▸ WHAT IS NEEDED: The answer must be every line of the data that holds the word "types".

Records from a dataset:
"""
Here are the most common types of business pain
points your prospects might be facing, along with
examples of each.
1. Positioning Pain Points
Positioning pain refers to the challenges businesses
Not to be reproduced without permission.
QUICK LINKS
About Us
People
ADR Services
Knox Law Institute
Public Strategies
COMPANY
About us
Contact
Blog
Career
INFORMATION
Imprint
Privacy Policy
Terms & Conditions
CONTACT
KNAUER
"""
"""
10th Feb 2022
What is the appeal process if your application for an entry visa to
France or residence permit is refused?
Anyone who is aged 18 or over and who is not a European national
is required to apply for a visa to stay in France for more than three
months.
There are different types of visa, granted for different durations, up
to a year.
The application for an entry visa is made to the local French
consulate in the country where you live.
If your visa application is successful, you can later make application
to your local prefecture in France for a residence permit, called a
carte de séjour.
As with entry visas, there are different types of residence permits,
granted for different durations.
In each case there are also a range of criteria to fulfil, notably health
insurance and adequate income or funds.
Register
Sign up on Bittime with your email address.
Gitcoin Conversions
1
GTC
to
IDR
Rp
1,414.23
"""
▸ COMPLETED TASK:
Here are the most common types of business pain
There are different types of visa, granted for different durations, up
As with entry visas, there are different types of residence permits,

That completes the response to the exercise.